Cooked or raw maca?
I read on the AFSSA website that you should not consume food supplements made from raw maca because it will be toxic; a bit like in the case of potatoes.
Do you know a brand that can ensure they use cooked Peruvian maca for their preparations?
(I tried to get information by email from the brand of the product I bought, but I have no answer …)
Thank you all for your interest in my question.
Afssa believes that to avoid the risks associated with the substitution of the species
traditionally consumed, the scientific name, Lepidium meyenii Walpers or Lepidium peruvianum Chacon, must be verified.
Maca root has traditionally been consumed in Peru for several centuries in dry or fresh form, rarely raw.
Afssa considers that the placing on the market in Europe of products prepared using a process other than the traditional process is undesirable if it has not proved its harmlessness
You have an article below on maca and a link to a site that markets organic maca which meets all of Afssa’s recommendations:
Thank you for your answer, which enlightens me.
(The maca that I bought -from drugstore- comes in powder form -in capsules- and it says on the bottle that “it is cultivated and processed in the traditional way by family farms”. It is therefore perfectly correct. .)
Very interesting the testimonials on maca that you each express.

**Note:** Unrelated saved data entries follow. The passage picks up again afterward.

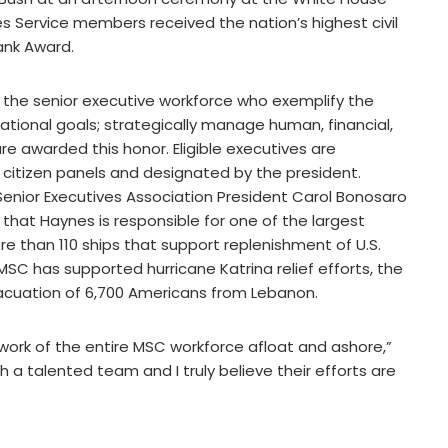
s Service members received the nation’s highest civil
ank Award.
the senior executive workforce who exemplify the
ational goals; strategically manage human, financial,
re awarded this honor. Eligible executives are
citizen panels and designated by the president.
enior Executives Association President Carol Bonosaro
that Haynes is responsible for one of the largest
e than 110 ships that support replenishment of U.S.
SC has supported hurricane Katrina relief efforts, the
acuation of 6,700 Americans from Lebanon.
 work of the entire MSC workforce afloat and ashore,”
 a talented team and I truly believe their efforts are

You can also go to the site
They are located in Paris 12th of Maca imported from Peru in sachets that you can mix in the morning with a yogurt or the mixture of your choice, that’s what I do it personally.
Maca powder can also be found for quite decent prices and quality.
I have been consuming Maca powder bought in an organic store in the “raw” section for a few years, on an episodic basis, and I have never had any problem.
But the seller told me that in reality the foods / supplements sold in the raw section may have been cooked as long as it is done at a temperature below 40 ° C.
I had never heard of a problem with its consumption when raw .. thank you for this information.